Лиза подшагнула, гибко присела на корточки и, быстро нагнувшись, поцеловала его в голое плечо… за что ему? Он не знает за собой ничего такого, за что можно, что заслуживал бы перед ней. И как не брезгует она… Пожалей ее, хоть как-то приласкай, сказал он себе; и поднял руку, погладил волосы, легонькие, светло-русые, сквозь которые розовым просвечивал пробор, она вообще чистая всегда была, опрятная… Девушка из предместья, да, и ей бы, как на фото пятидесятых, белые носочки, платье цветастое сборчатое ниже колен и с белым же воротничком, а косу через плечо пустить, и — сердцу хочется ласковой песни… Не стало их, ласковых, и долго еще не будет, не услышать.
Еще хотел, искал что-то сказать ей, особое; но вернулась мать с фельдшерицей, и та, скребнув иглою кость, сделала укол, а потом долго не уходила, навязчиво болтала в задней половине, хоть выгоняй… о, человеческое, глухое, не внимающее ничему, невменяемое. У многих, слишком многих глаза в себя повернуты, самоуглубленные, как у статуй античных, самоувлеченные — хотя в себе-то как раз и не могут, а чаще не хотят разобраться. Ищут источники и блага, и зла где угодно, только не в себе. Ищут спасения от страха конечности не в себе опять же, а на стороне, заговорить его пытаются, заболтать-зачурать, заклясть и забыть. Но все ответы — в себе, вот там и копайте, там вода познания. Вы искали подсластить это горчайшее питье, но не саму его суть, формулу смеси амброзии с ядом. Кадили ханжески духу, прислуживая телу, дубовые рамы возводили для морали, кумирен понастроили, пирамид, ложь во благо изобрели — во всех вас жизнешка говорила, вопила, изворачивалась, только и всего. Дикая, жестокая, в собственном оргазме барахтающаяся, в конвульсиях последнего ужаса, это она говорила за вас, она врала вам напропалую, подзуживала с ухмылкой, свободой маня в тупики, а затем… Знаем, что потом, рабы ее на больной жизнью планете, жизнью гармоничной во зле именно, изумляться не переставая, как это и кто свести в одно, сопрячь смог гармонию и зло… искусство величайшее, так ведь и безнравственность неменьшая, ведь дальше-то некуда. В смерть личную разве, как единственно возможное искупление, как закрытие, уничтоженье несуразия этого вселенского, другого навершия ему и быть-то не может…

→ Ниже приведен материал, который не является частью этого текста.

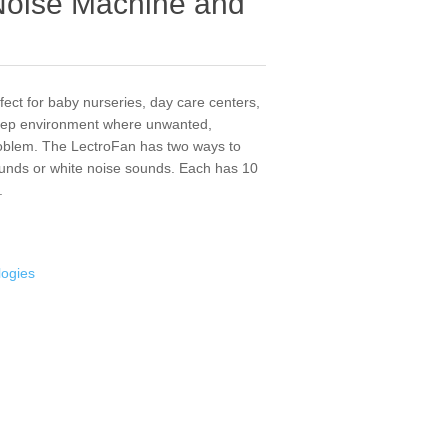
Noise Machine and
ect for baby nurseries, day care centers,
leep environment where unwanted,
problem. The LectroFan has two ways to
ounds or white noise sounds. Each has 10
.
logies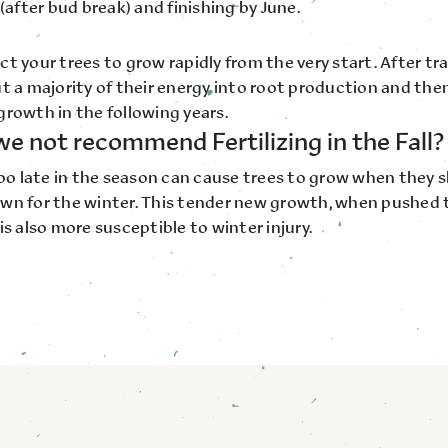
 (after bud break) and finishing by June.
t your trees to grow rapidly from the very start. After tr
t a majority of their energy into root production and then
growth in the following years.
e not recommend Fertilizing in the Fall?
too late in the season can cause trees to grow when they 
wn for the winter. This tender new growth, when pushed t
is also more susceptible to winter injury.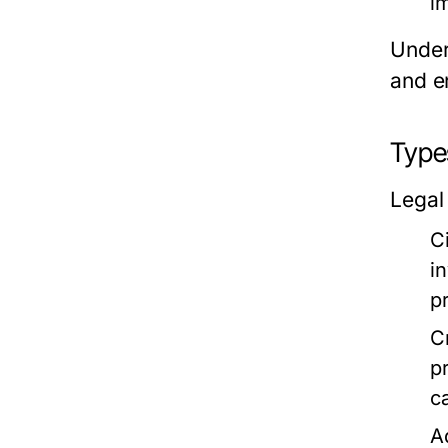
im
Under
and en
Types
Legal
C
i
p
C
p
c
A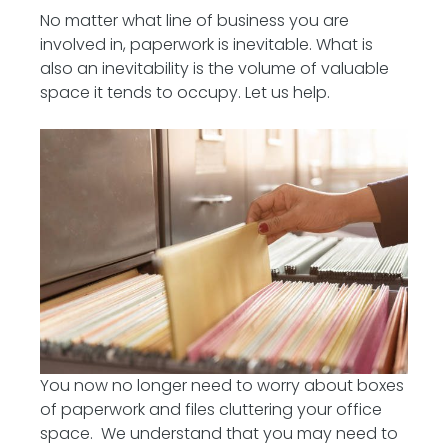
No matter what line of business you are
involved in, paperwork is inevitable. What is
also an inevitability is the volume of valuable
space it tends to occupy. Let us help.
You now no longer need to worry about boxes
of paperwork and files cluttering your office
space. We understand that you may need to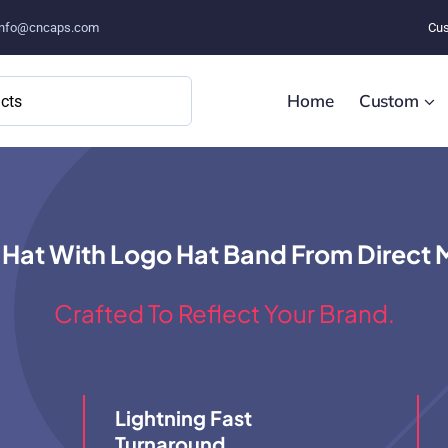
info@cncaps.com
Cus
Home
Custom
 Hat With Logo Hat Band From Direct 
Crafted To Reflect Your Brand.
Lightning Fast
Turnaround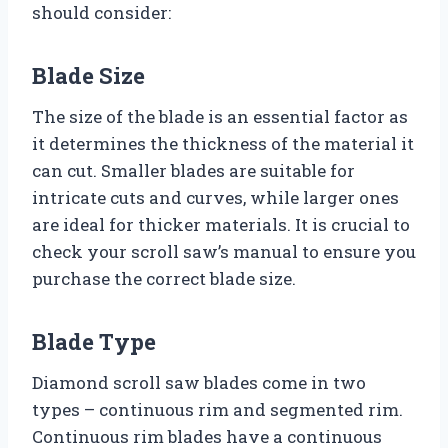
should consider:
Blade Size
The size of the blade is an essential factor as
it determines the thickness of the material it
can cut. Smaller blades are suitable for
intricate cuts and curves, while larger ones
are ideal for thicker materials. It is crucial to
check your scroll saw’s manual to ensure you
purchase the correct blade size.
Blade Type
Diamond scroll saw blades come in two
types – continuous rim and segmented rim.
Continuous rim blades have a continuous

Что, ненависть опять — от страха? Но его-то и не было теперь, считай, столько раз пережитого всяко, до паники, обмиранья едва ль не бабского, изнурившего до отрешенности его, тупости эмоциональной и головной… тягость страшная, да, но не страх. И, может, он еще оставался бы, когда б не поле хлеба неведомого, ему уже обещанного жита, в реальности которого он теперь не хотел сомневаться, да и не мог, на сомнение тоже силы нужны, а их не было… Жито-пережито все, вот именно, в страстях изжито; и не спросишь, некого, что за реальность открывалась ему, новая и нежданная, но в яви столь объемной и непреложной, что успел увериться уже в ней, обнадежиться, — и не о том ли и Леденев говорил, в реанимацию на каталке увозимый? Как он сказал — «все объято»?.. Да, объято, смыслом неизмеримо большим, чем здесь, высвечено и пронизано, и ничего, что не успел он ухватить, охватить его, проникнуться им, главное — он есть, утоляющий, снимающий покровы многослойные лжи, зла и безнадеги, ясную же, достоверную надежду подающий… или обманулись они вывертами психики собственной, солипсисты поневоле, болезненными извращеньями остатков шаткого того, что разумом привыкли именовать?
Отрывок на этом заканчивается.